** Opening Given entries block **

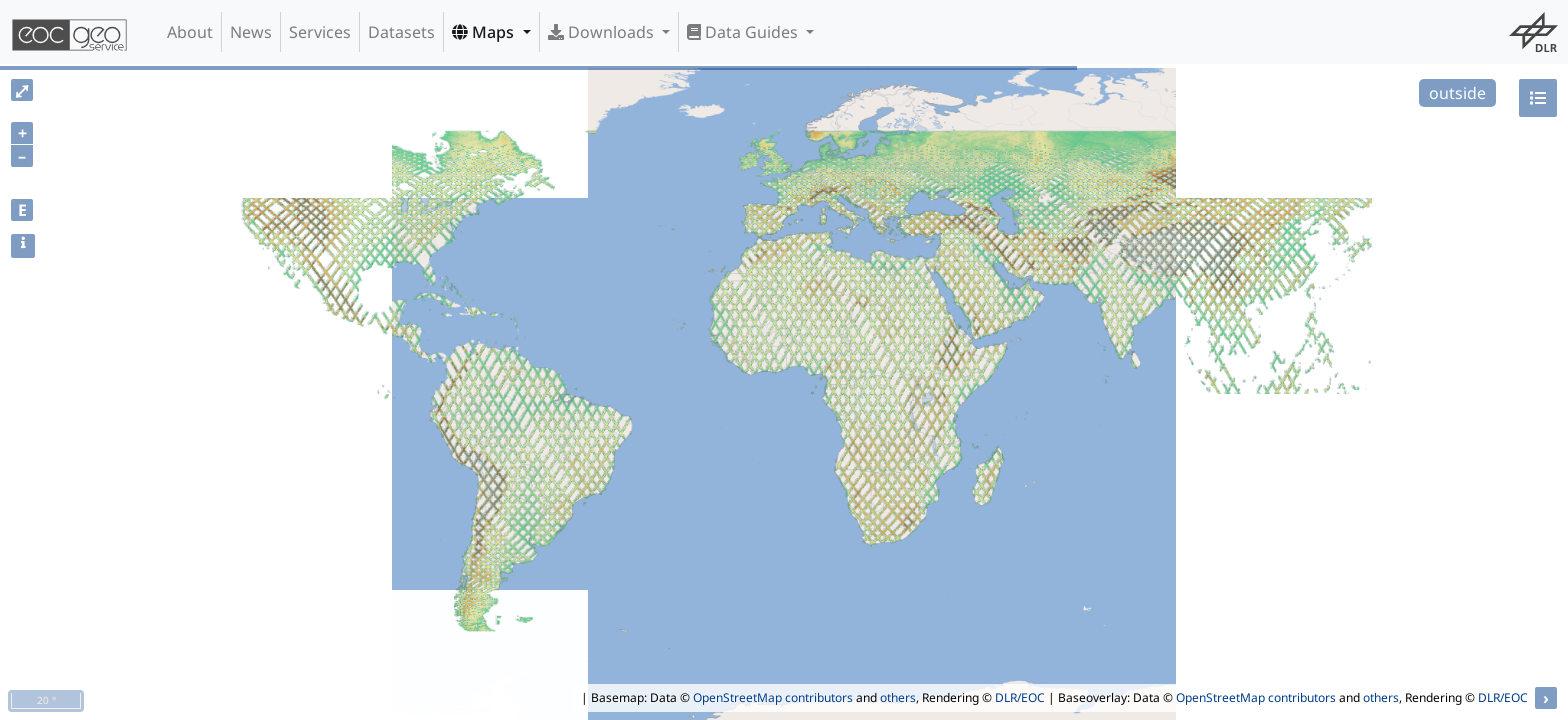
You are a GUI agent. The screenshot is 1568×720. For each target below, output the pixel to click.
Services (320, 32)
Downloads (603, 32)
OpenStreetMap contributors (773, 697)
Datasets (401, 32)
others (898, 697)
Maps (485, 32)
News (251, 32)
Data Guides (744, 32)
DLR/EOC (1020, 697)
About (190, 32)
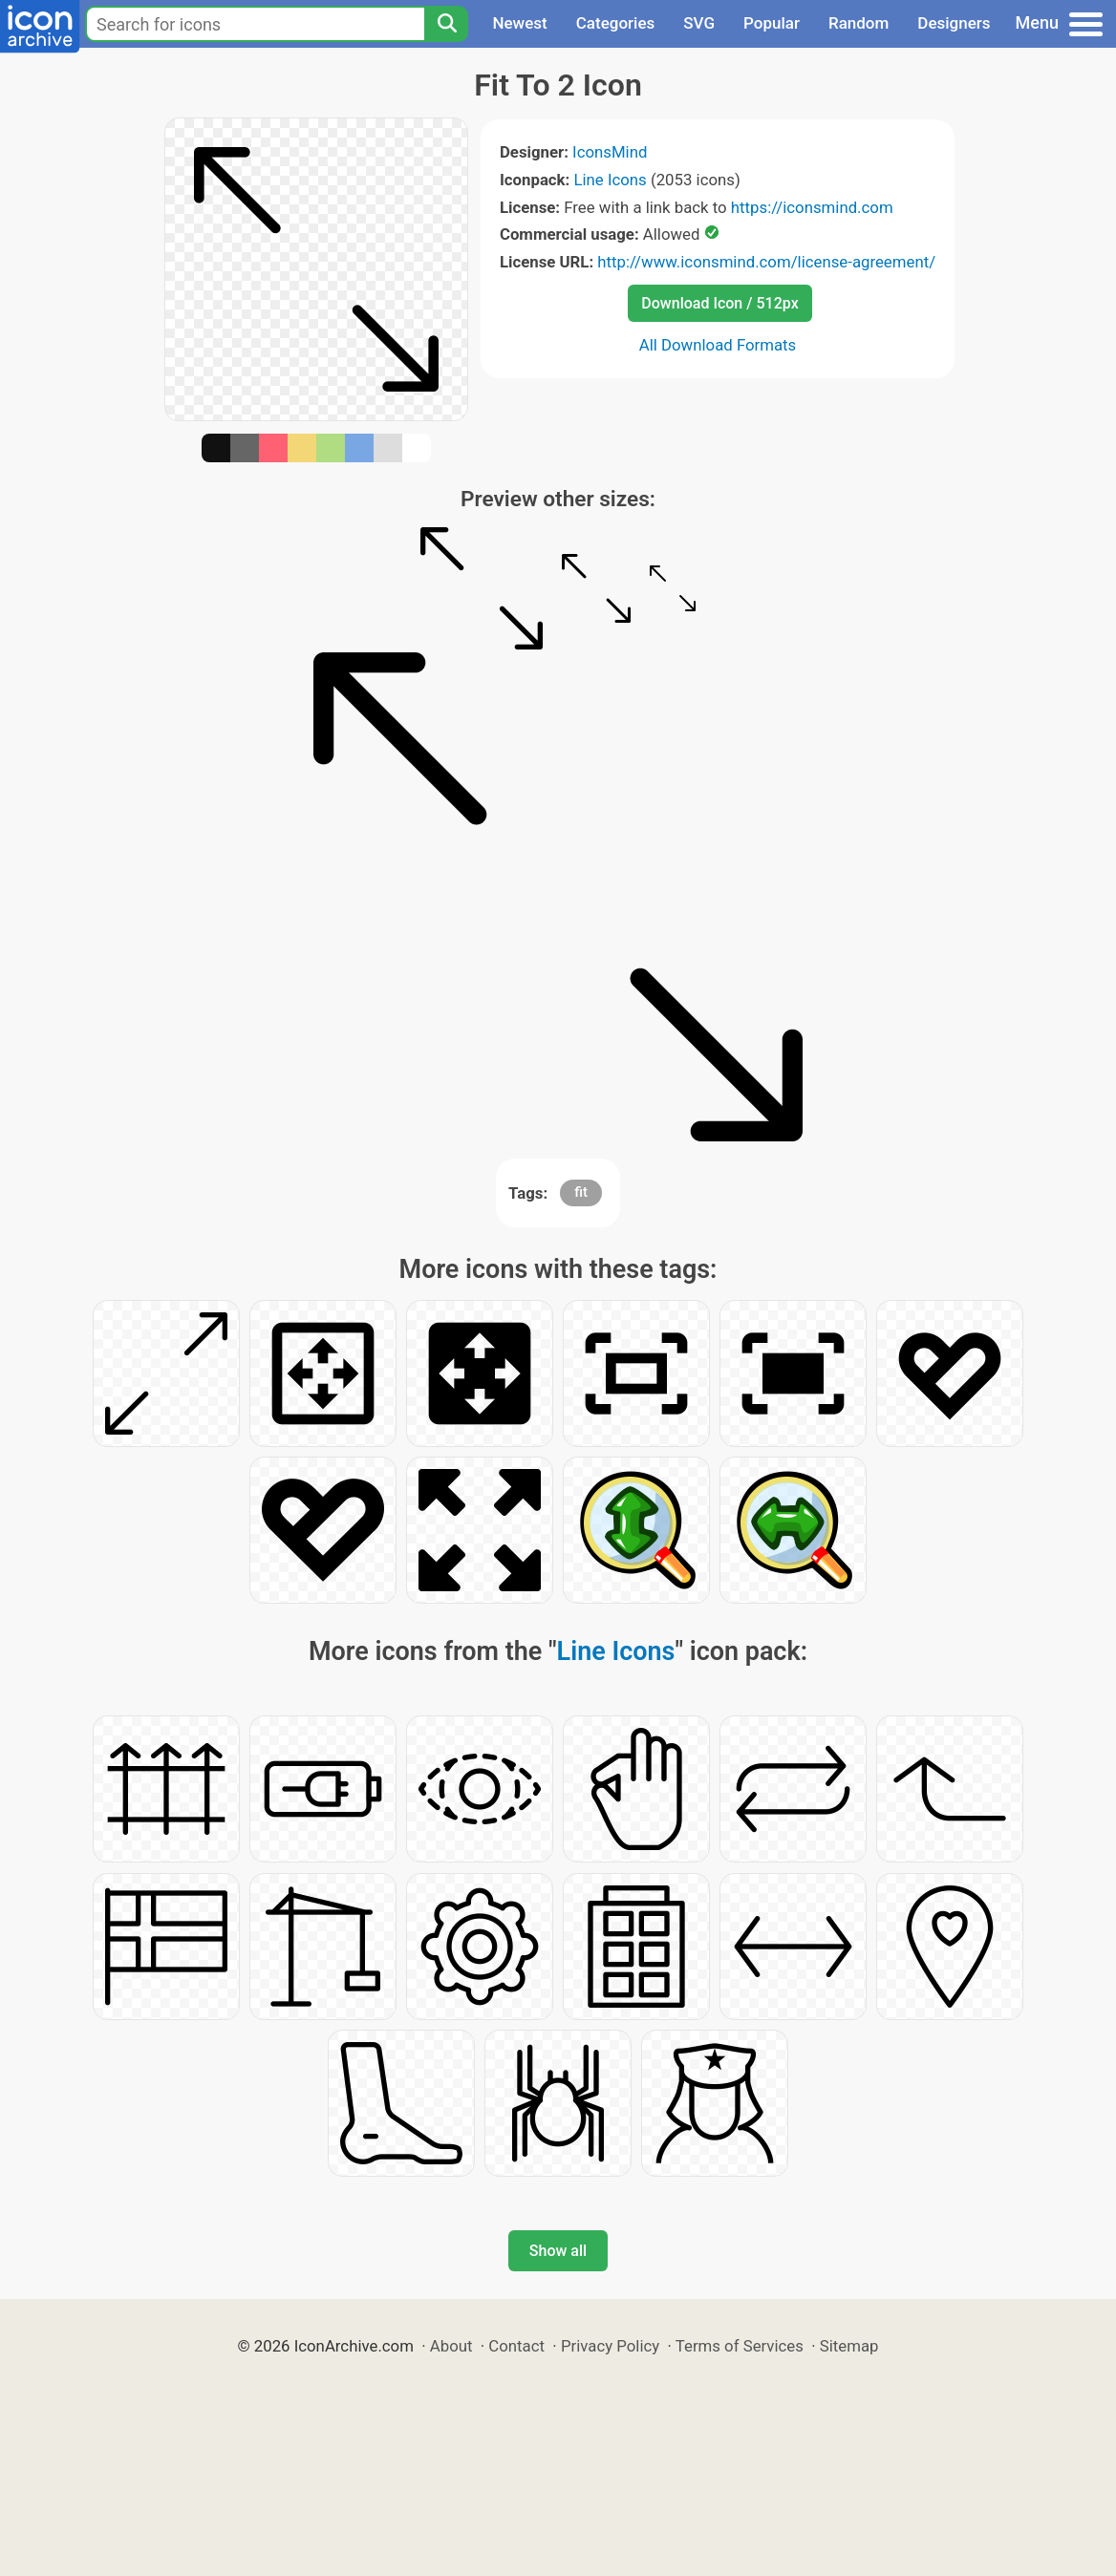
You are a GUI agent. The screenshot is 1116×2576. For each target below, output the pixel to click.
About (451, 2345)
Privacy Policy (610, 2345)
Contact (516, 2345)
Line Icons (609, 179)
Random (858, 22)
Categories (615, 22)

** Closing Given entries block **

(Task goal)
Only the number is wanted: how many lines of these entries contain the string "pixel"?

(Solution below)
2